__Work to be completed__. Search the entries for the word "prodotto" and copy each line that has it.

+ + + +

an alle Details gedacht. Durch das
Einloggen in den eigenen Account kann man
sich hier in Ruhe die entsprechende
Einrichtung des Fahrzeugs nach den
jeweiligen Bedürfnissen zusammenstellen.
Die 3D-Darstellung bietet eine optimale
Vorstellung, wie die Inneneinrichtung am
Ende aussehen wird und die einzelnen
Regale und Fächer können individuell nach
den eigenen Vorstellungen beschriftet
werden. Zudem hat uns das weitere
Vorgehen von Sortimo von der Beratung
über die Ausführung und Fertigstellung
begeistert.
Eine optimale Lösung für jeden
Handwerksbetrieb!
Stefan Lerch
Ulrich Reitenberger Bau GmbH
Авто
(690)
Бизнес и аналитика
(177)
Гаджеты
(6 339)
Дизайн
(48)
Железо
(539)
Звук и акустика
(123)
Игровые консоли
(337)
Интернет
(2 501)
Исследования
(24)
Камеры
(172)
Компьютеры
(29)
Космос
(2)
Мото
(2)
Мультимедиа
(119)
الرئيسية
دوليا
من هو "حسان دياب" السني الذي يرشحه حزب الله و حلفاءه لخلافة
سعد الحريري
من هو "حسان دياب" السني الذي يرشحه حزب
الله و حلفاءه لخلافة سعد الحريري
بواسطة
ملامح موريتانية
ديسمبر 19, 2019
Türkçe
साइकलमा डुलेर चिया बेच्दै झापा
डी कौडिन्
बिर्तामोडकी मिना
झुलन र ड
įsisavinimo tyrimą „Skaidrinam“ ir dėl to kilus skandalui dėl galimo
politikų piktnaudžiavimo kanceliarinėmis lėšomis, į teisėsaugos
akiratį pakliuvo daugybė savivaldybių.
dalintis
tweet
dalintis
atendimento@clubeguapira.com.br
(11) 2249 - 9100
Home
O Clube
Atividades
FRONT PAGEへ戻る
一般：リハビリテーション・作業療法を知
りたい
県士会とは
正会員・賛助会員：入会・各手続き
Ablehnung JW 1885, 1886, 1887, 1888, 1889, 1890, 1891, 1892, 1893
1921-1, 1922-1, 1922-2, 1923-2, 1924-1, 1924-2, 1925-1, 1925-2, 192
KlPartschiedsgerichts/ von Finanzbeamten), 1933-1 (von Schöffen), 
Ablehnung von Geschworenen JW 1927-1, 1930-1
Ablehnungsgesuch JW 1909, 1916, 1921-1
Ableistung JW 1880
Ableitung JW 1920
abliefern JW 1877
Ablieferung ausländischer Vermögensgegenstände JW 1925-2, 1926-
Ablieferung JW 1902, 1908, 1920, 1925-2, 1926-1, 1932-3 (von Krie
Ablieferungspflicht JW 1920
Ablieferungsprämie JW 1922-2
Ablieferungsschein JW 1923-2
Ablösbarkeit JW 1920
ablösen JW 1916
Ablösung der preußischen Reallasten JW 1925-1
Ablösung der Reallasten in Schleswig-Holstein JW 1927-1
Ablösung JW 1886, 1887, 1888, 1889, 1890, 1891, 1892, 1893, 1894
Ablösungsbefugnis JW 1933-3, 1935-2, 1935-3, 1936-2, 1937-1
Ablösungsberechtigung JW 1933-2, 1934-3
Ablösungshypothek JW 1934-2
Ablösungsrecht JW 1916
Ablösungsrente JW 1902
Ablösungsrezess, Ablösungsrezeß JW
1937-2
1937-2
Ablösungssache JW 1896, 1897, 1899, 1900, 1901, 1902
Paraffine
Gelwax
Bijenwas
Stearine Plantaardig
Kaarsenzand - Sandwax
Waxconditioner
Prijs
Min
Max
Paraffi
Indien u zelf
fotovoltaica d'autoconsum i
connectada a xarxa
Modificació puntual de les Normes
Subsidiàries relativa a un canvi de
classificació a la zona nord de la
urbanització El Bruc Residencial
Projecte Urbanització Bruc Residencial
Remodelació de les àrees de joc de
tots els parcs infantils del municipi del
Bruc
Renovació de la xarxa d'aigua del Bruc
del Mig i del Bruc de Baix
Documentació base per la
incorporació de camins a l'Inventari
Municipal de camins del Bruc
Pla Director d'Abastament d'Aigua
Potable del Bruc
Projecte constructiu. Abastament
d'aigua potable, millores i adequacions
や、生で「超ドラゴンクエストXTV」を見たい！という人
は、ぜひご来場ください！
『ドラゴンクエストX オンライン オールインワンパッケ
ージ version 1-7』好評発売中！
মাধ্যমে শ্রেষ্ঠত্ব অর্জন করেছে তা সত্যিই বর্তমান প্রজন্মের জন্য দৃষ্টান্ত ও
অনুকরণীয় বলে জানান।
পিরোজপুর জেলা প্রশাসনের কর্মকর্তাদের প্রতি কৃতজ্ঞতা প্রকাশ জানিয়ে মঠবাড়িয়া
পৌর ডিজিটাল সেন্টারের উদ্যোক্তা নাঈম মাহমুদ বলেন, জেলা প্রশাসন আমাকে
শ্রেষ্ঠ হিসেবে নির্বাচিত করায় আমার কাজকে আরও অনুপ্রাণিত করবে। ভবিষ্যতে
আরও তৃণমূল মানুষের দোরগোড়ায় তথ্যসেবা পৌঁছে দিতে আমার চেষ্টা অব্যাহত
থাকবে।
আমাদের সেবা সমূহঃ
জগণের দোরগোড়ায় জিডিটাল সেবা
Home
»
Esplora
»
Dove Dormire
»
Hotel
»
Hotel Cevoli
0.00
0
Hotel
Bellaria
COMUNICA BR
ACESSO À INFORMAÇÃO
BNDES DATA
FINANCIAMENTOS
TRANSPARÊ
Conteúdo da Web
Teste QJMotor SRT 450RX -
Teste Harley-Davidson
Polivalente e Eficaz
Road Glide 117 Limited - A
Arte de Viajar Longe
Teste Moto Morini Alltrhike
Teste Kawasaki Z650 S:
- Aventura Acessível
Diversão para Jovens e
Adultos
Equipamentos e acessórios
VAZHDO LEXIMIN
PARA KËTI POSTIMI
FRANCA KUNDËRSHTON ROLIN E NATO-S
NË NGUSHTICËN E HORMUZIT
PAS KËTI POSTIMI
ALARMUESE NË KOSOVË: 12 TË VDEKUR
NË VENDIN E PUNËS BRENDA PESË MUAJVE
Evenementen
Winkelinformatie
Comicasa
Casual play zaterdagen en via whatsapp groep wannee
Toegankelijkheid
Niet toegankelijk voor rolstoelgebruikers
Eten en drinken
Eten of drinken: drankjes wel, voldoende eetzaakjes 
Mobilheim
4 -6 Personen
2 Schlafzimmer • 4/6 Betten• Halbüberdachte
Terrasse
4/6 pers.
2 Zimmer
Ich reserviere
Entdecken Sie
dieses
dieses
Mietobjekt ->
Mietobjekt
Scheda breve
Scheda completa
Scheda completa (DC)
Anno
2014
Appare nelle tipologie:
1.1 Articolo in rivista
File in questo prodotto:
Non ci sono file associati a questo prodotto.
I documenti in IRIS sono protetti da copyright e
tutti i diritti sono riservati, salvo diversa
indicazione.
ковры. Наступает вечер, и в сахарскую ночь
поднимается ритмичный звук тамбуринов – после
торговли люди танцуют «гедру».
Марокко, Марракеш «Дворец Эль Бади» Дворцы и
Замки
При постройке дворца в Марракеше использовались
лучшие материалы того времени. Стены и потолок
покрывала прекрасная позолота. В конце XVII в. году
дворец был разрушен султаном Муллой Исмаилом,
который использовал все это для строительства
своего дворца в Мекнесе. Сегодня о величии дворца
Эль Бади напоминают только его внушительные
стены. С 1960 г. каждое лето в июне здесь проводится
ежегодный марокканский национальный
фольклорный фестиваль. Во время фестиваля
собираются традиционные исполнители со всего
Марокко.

+ + + +

__Answer section__.
File in questo prodotto:
Non ci sono file associati a questo prodotto.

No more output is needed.